New research suggests 34-week-old foetuses can see in the womb, plus the Zika virus could be used to treat brain cancer and measuring a white dwarf star with light.
The startling research revealing what babies can see in the womb was published by New Zealander Vincent Reid of the University of Lancaster and his colleagues in the journal Cell Biology.
They used high-definition 4D ultrasound scans to study how developing babies responded to face-shaped patterns of light shone through the mother's abdominal wall.
Human foetuses open their eyes at about 24 weeks, with functional connections made between the eyes and the brain before this time.
The mothers of the 39 babies in the study were at least 34 weeks pregnant, and the researchers found that the babies could follow these projected patterns in utero, with a preference for shapes with more detail in the top half than the bottom.
The findings seem to support previous studies showing that babies are hardwired to look for faces soon after birth.
"A face presented the "right way up" relative to the baby elicited pursuit movements. An inverted "face", on the other hand, was regarded with much less interest," says Dr Chris Smith of The Naked Scientists.

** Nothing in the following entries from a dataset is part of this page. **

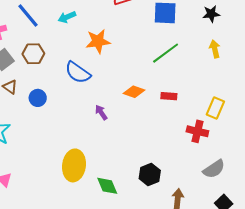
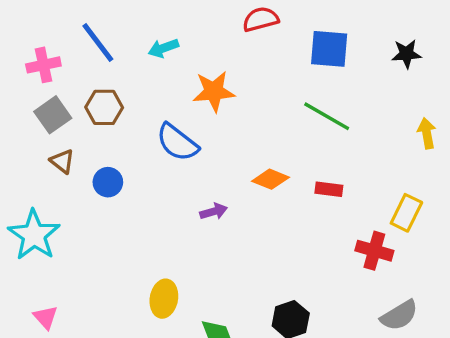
yellow arrow: (215, 49) -> (427, 133), moved
green line: (166, 53) -> (327, 116), turned 64
purple arrow: (101, 112) -> (214, 212), turned 105
yellow ellipse: (74, 165) -> (164, 299), size x0.7

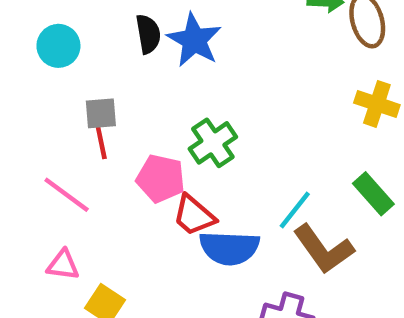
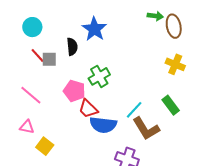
black semicircle: (148, 34) -> (72, 47), moved
red line: (101, 142) -> (38, 55), moved, turned -35

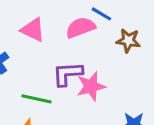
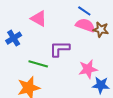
pink semicircle: (80, 28) -> (85, 25), moved, turned 36
pink star: (91, 86) -> (88, 69), moved

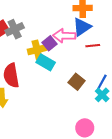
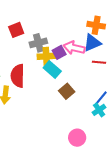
gray cross: (15, 29) -> (38, 43), moved
brown square: (77, 82) -> (67, 91), moved

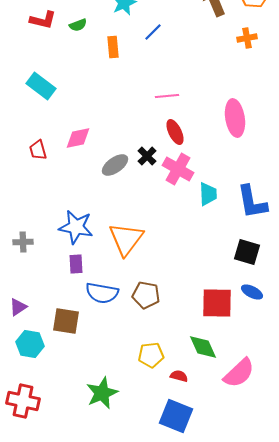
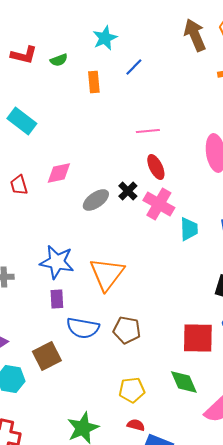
brown square: (66, 321) -> (47, 356), turned -36
red semicircle: (179, 376) -> (136, 425), moved

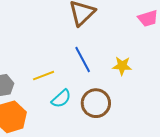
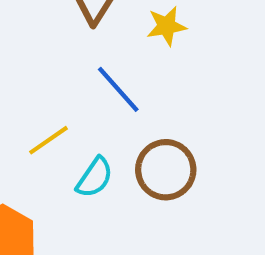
yellow star: (122, 66) -> (167, 26), moved

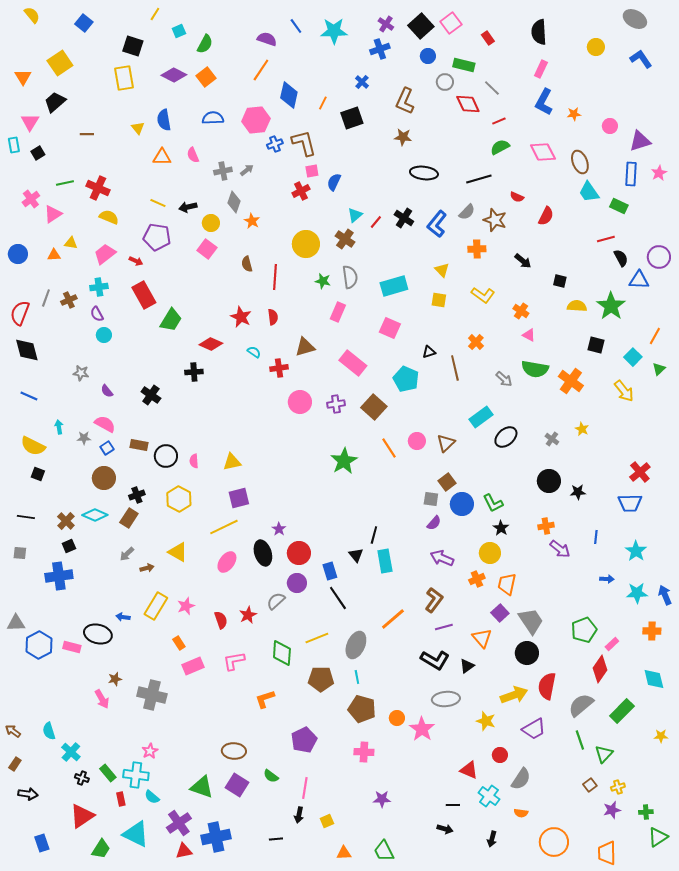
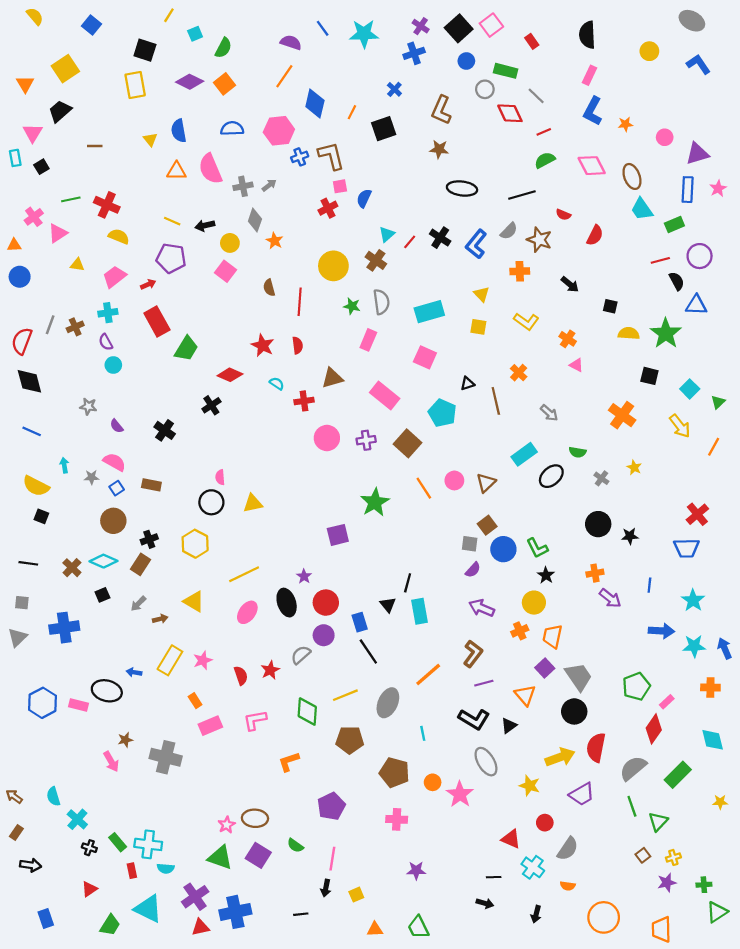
pink semicircle: (193, 155) -> (210, 169), size x1.8
green rectangle: (619, 206) -> (674, 224), turned -48
orange triangle: (54, 255) -> (14, 245), moved
purple circle: (659, 257) -> (700, 256), moved
red arrow: (136, 261) -> (148, 284), turned -48
orange line: (655, 336) -> (714, 447), moved
green semicircle: (535, 369) -> (577, 452), moved, size x0.6
black cross: (194, 372) -> (211, 405), turned -30
black circle: (166, 456) -> (211, 502), moved
pink semicircle: (194, 461) -> (220, 477), moved
purple square: (239, 498) -> (338, 535), moved
black square: (69, 546) -> (102, 595), moved
blue arrow: (607, 579) -> (661, 631), size x1.6
gray triangle: (16, 623) -> (17, 637), moved, turned -42
cyan line: (357, 677) -> (423, 733), moved
gray ellipse: (446, 699) -> (486, 762), turned 64
pink star: (150, 751) -> (227, 825), moved
cyan semicircle: (152, 797) -> (166, 868), turned -35
red triangle: (82, 816) -> (89, 889), size x0.6

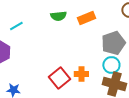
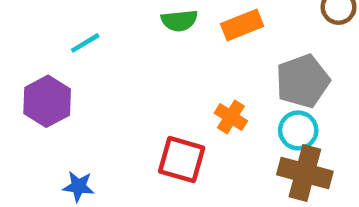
orange cross: (81, 74) -> (231, 117), moved, turned 32
red square: (59, 78) -> (182, 160), turned -35

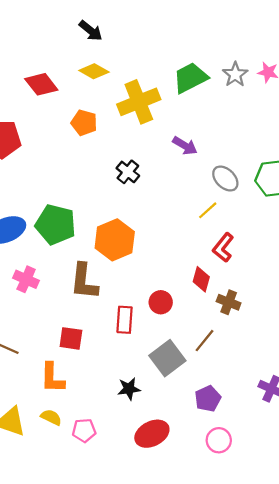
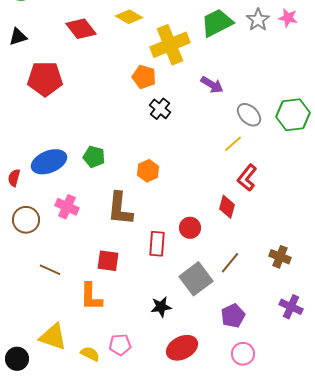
orange pentagon: (84, 123) -> (144, 77), moved
green pentagon: (56, 225) -> (94, 157), size x0.6
orange hexagon: (115, 240) -> (148, 171), size x0.6
brown cross: (229, 302) -> (280, 257), moved
yellow semicircle: (51, 417) -> (90, 354), moved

"Their conclusion is that babies are effectively seeing in utero from 34 weeks and that they are clearly born with this pre-loaded intention to look at face patterns or things with more detail in the upper part of the visual world, and from much earlier than we had thought."
Meanwhile, the researchers suggest that being exposed to some light filtering through the mother's abdominal wall in utero could be important for the development of a baby's sight and visual system.
"A recent study on mice showed that you need light exposure in the uterus to prepare the eye properly so it can see after birth," says Professor Reid.